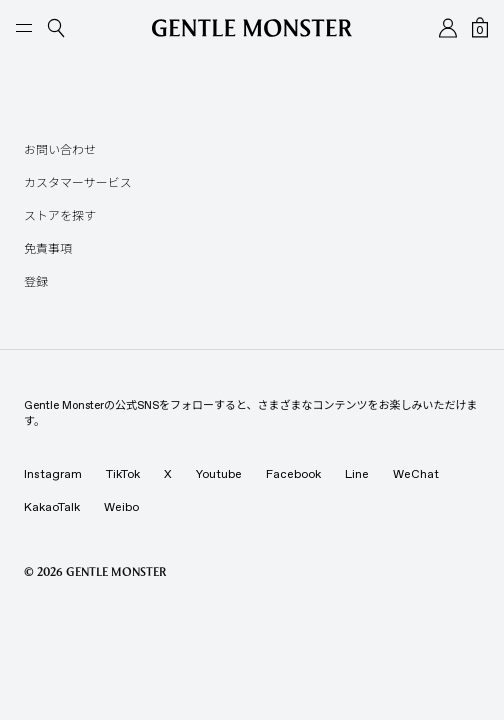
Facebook (293, 474)
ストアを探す (60, 216)
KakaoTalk (52, 507)
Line (357, 474)
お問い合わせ (60, 150)
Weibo (121, 507)
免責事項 (48, 249)
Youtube (219, 474)
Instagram (53, 474)
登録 (36, 282)
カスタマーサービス (78, 183)
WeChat (416, 474)
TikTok (123, 474)
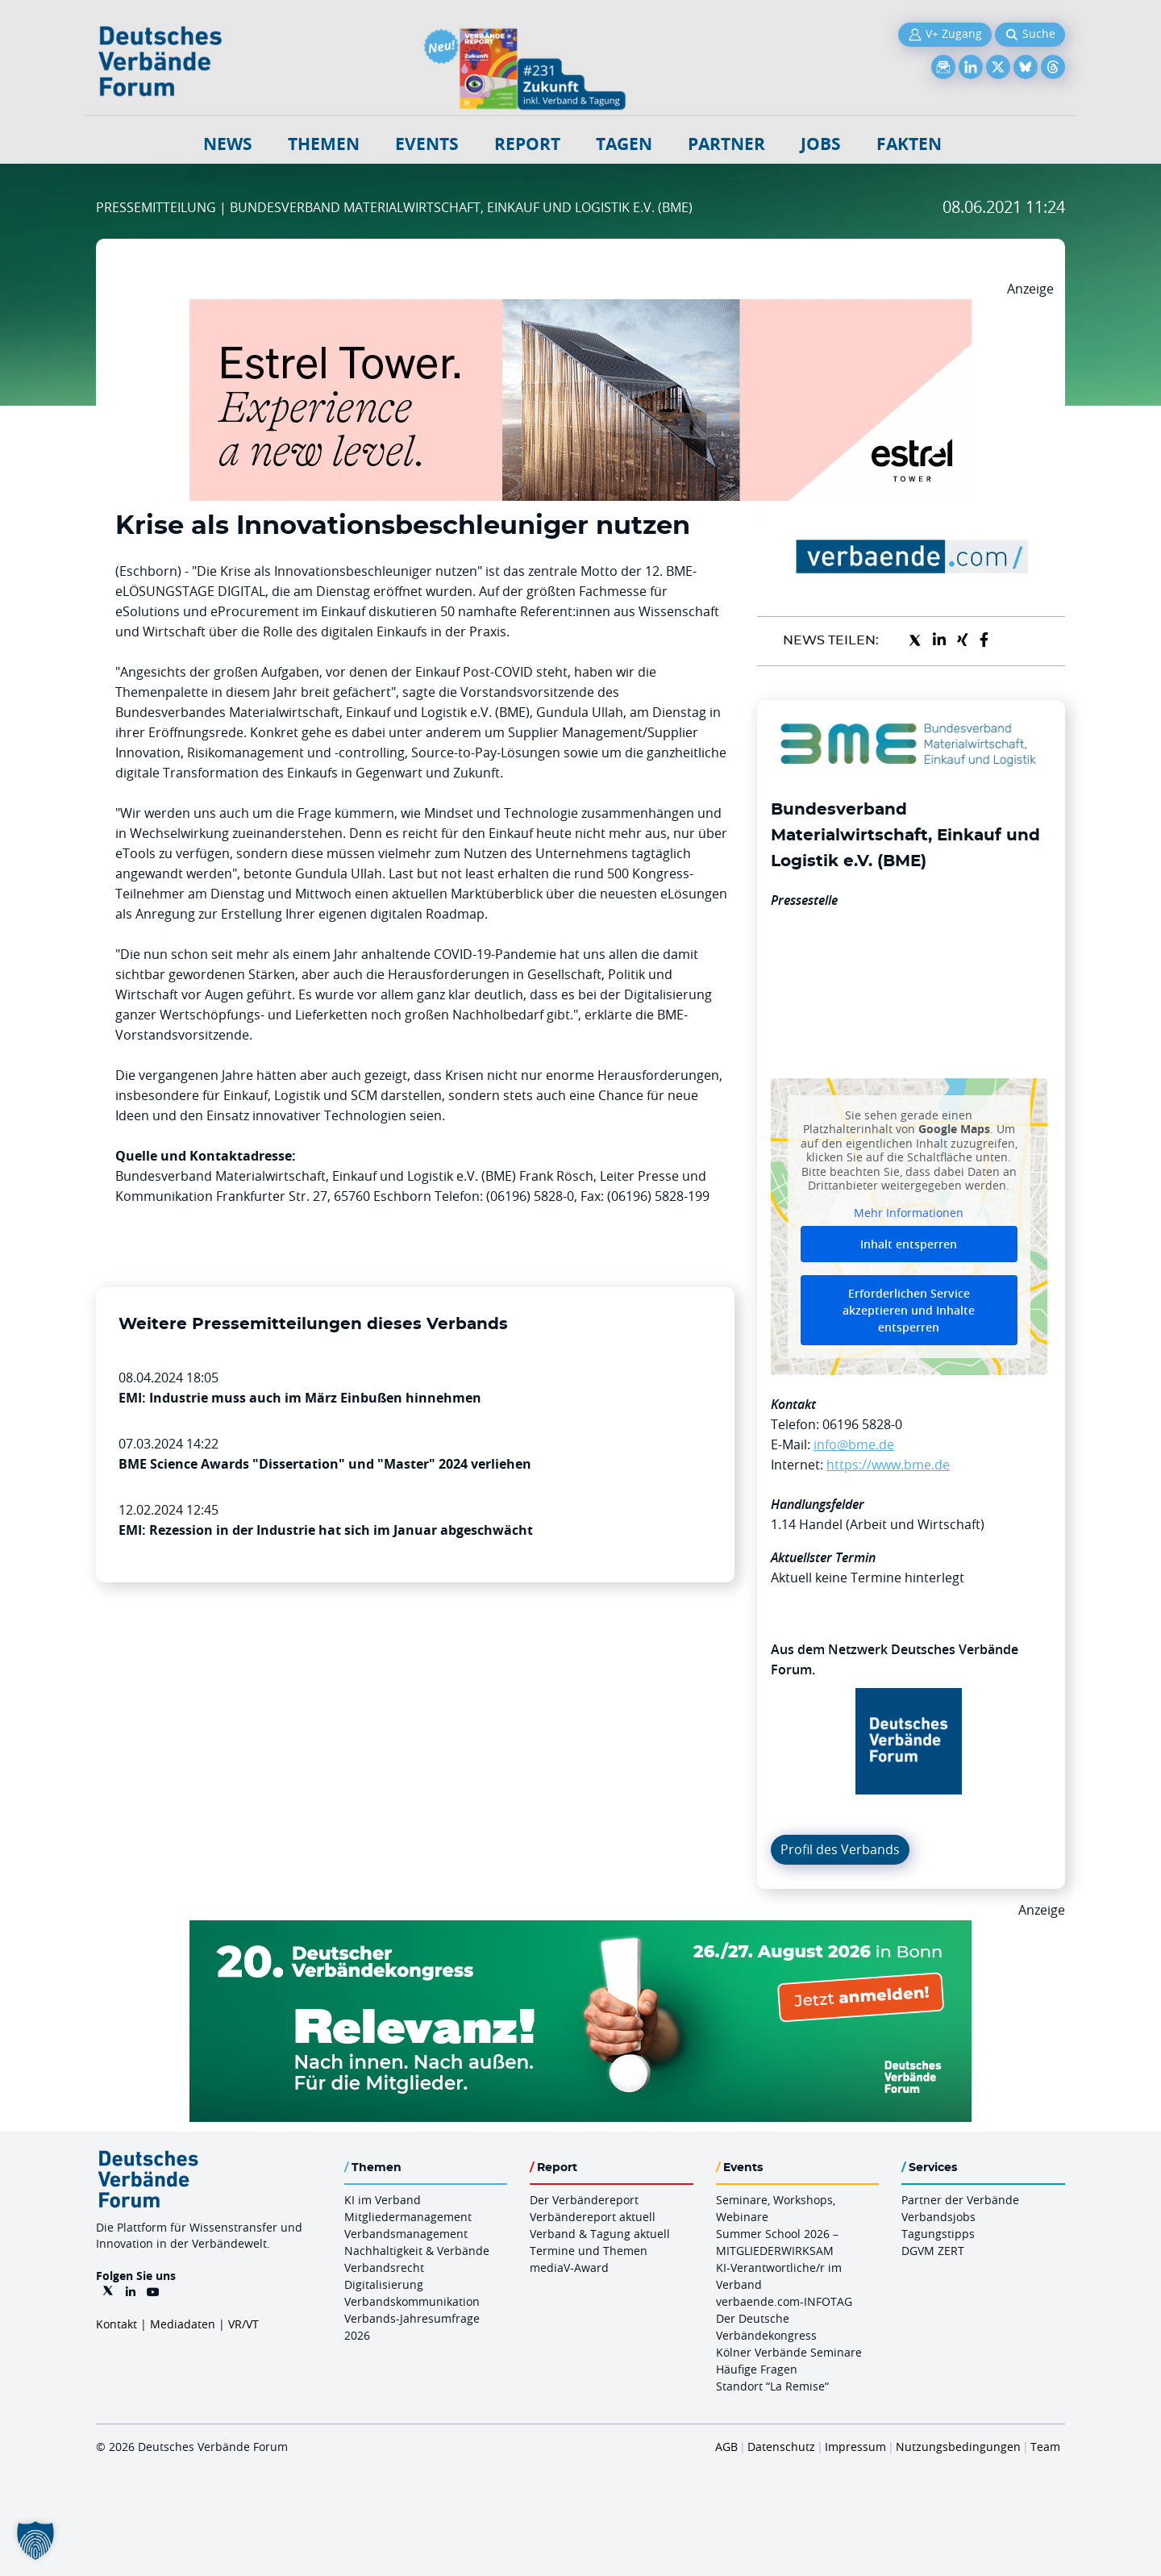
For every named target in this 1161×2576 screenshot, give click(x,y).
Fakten (909, 144)
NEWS (227, 144)
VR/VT (243, 2324)
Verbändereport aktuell (592, 2216)
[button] (35, 2540)
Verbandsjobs (938, 2216)
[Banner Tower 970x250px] (580, 309)
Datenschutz (781, 2446)
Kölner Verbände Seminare (789, 2352)
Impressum (855, 2446)
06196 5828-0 (862, 1424)
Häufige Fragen (756, 2369)
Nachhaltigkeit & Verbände (416, 2250)
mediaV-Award (569, 2267)
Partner (726, 144)
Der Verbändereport (584, 2199)
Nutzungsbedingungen (958, 2446)
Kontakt (116, 2324)
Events (427, 144)
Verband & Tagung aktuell (600, 2233)
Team (1045, 2446)
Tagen (624, 144)
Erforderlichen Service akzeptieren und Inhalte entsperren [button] (909, 1311)
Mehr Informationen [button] (908, 1213)
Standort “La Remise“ (772, 2386)
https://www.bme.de (888, 1464)
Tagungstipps (938, 2233)
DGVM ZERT (932, 2250)
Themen (324, 144)
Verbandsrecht (384, 2267)
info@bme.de (854, 1444)
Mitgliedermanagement (408, 2216)
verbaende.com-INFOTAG (784, 2301)
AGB (726, 2446)
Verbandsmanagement (406, 2233)
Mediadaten (182, 2324)
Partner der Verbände (960, 2199)
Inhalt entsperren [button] (908, 1245)
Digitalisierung (383, 2284)
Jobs (821, 144)
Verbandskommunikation (412, 2301)
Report (527, 144)
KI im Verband (382, 2199)
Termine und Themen (588, 2250)
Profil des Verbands (840, 1849)
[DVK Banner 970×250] (580, 1930)
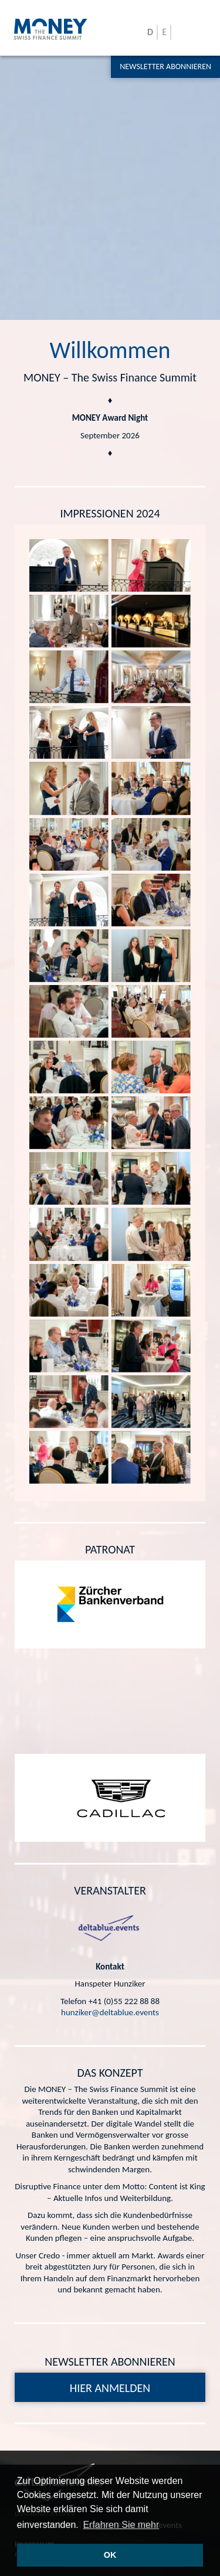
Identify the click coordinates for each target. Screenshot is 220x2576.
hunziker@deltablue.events (110, 2012)
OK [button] (110, 2555)
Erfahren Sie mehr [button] (121, 2525)
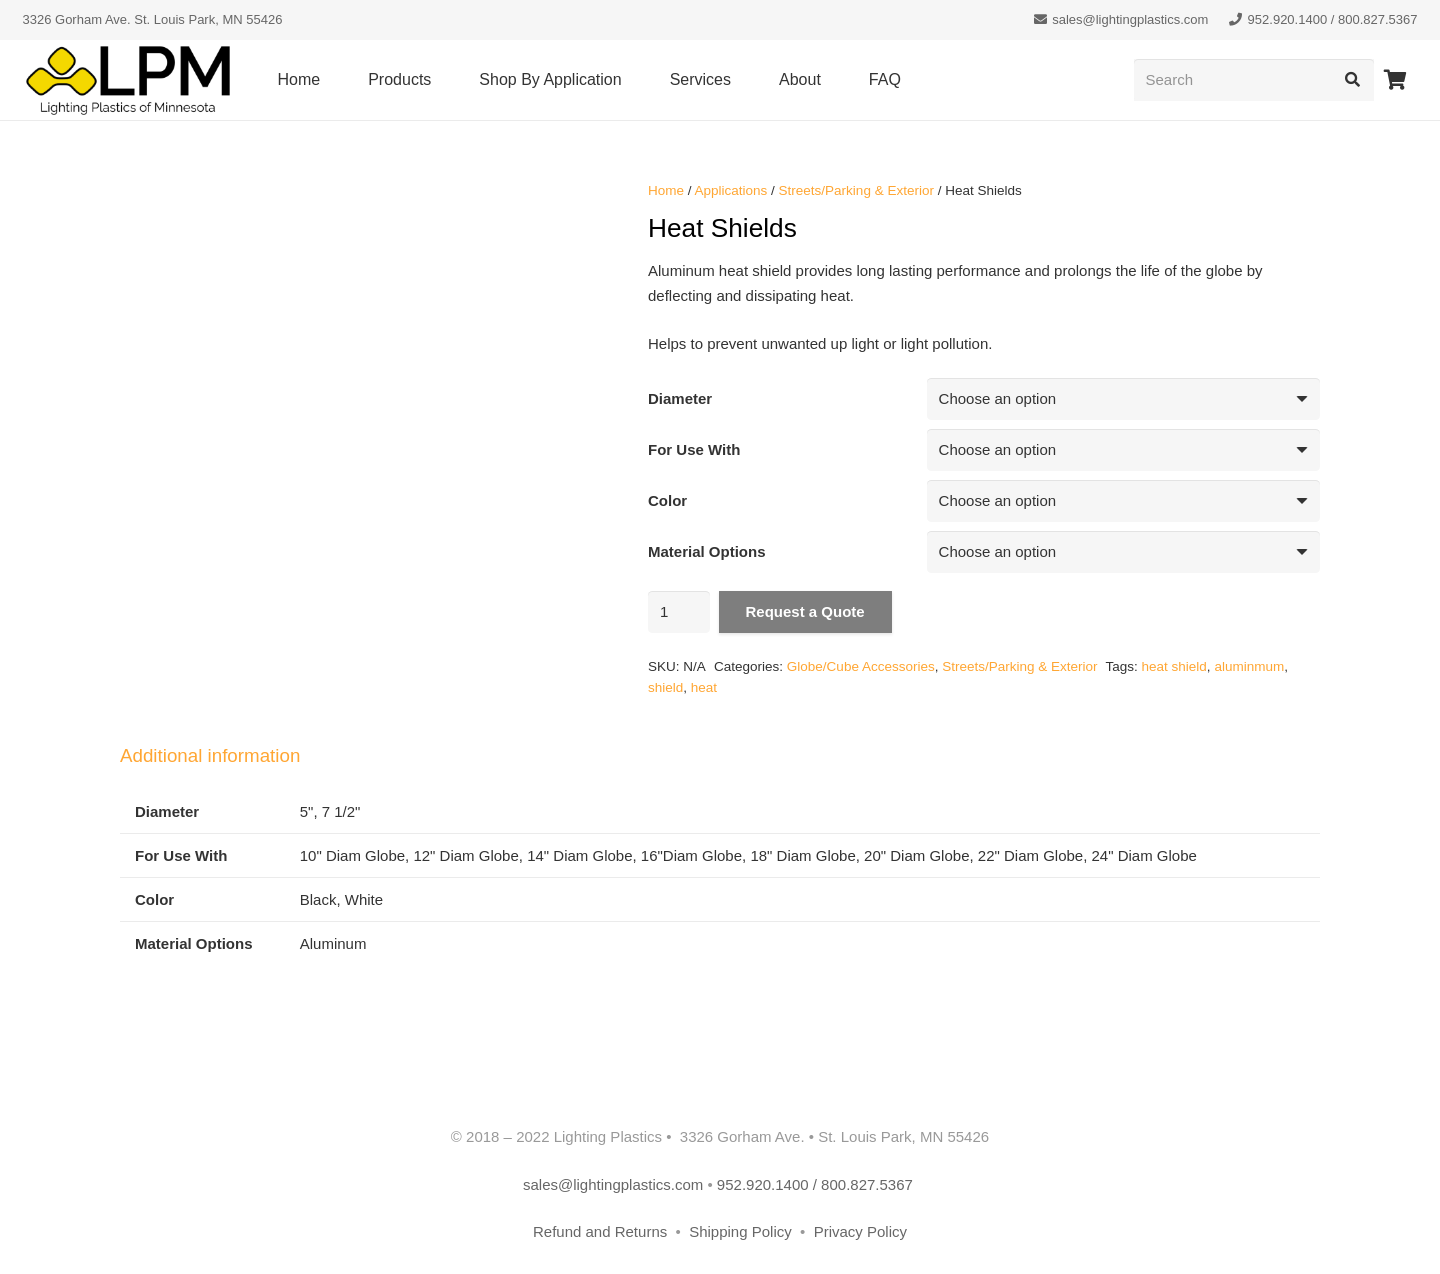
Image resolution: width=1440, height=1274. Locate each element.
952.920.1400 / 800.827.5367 (817, 1184)
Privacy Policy (860, 1231)
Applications (731, 190)
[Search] (1254, 80)
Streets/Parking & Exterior (856, 190)
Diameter (680, 398)
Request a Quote (805, 611)
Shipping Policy (742, 1231)
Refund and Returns (600, 1231)
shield (665, 687)
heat (704, 687)
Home (666, 190)
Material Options (707, 551)
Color (667, 500)
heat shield (1174, 666)
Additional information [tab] (210, 755)
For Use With (694, 449)
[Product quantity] (679, 612)
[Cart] (1396, 80)
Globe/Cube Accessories (861, 666)
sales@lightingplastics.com (613, 1184)
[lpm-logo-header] (128, 80)
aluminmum (1249, 666)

- [Task requirements]
Output all lines above precisely. Pictures are to be left out.

- [Solution for this task]
Facebook (293, 474)
ストアを探す (60, 216)
KakaoTalk (52, 507)
Line (357, 474)
お問い合わせ (60, 150)
Weibo (121, 507)
免責事項 (48, 249)
Youtube (219, 474)
Instagram (53, 474)
登録 (36, 282)
カスタマーサービス (78, 183)
WeChat (416, 474)
TikTok (123, 474)
For every named target in this 1161×2576 screenshot, give click(x,y).
Fakten (909, 144)
NEWS (227, 144)
VR/VT (243, 2324)
Verbändereport aktuell (592, 2216)
[button] (35, 2540)
Verbandsjobs (938, 2216)
[Banner Tower 970x250px] (580, 309)
Datenschutz (781, 2446)
Kölner Verbände Seminare (789, 2352)
Impressum (855, 2446)
06196 5828-0 (862, 1424)
Häufige Fragen (756, 2369)
Nachhaltigkeit & Verbände (416, 2250)
mediaV-Award (569, 2267)
Partner (726, 144)
Der Verbändereport (584, 2199)
Nutzungsbedingungen (958, 2446)
Kontakt (116, 2324)
Events (427, 144)
Verband & Tagung aktuell (600, 2233)
Team (1045, 2446)
Tagen (624, 144)
Erforderlichen Service akzeptieren und Inhalte entsperren [button] (909, 1311)
Mehr Informationen [button] (908, 1213)
Standort “La Remise“ (772, 2386)
https://www.bme.de (888, 1464)
Tagungstipps (938, 2233)
DGVM ZERT (932, 2250)
Themen (324, 144)
Verbandsrecht (384, 2267)
info@bme.de (854, 1444)
Mitgliedermanagement (408, 2216)
verbaende.com-INFOTAG (784, 2301)
AGB (726, 2446)
Verbandsmanagement (406, 2233)
Mediadaten (182, 2324)
Partner der Verbände (960, 2199)
Inhalt entsperren [button] (908, 1245)
Digitalisierung (383, 2284)
Jobs (821, 144)
Verbandskommunikation (412, 2301)
Report (527, 144)
KI im Verband (382, 2199)
Termine und Themen (588, 2250)
Profil des Verbands (840, 1849)
[DVK Banner 970×250] (580, 1930)
Identify the click coordinates for each target. Screenshot is 220x2576.
hunziker@deltablue.events (110, 2012)
OK [button] (110, 2555)
Erfahren Sie mehr [button] (121, 2525)
Image resolution: width=1440, height=1274. Locate each element.
952.920.1400 / 800.827.5367 (817, 1184)
Privacy Policy (860, 1231)
Applications (731, 190)
[Search] (1254, 80)
Streets/Parking & Exterior (856, 190)
Diameter (680, 398)
Request a Quote (805, 611)
Shipping Policy (742, 1231)
Refund and Returns (600, 1231)
shield (665, 687)
heat (704, 687)
Home (666, 190)
Material Options (707, 551)
Color (667, 500)
heat shield (1174, 666)
Additional information [tab] (210, 755)
For Use With (694, 449)
[Product quantity] (679, 612)
[Cart] (1396, 80)
Globe/Cube Accessories (861, 666)
sales@lightingplastics.com (613, 1184)
[lpm-logo-header] (128, 80)
aluminmum (1249, 666)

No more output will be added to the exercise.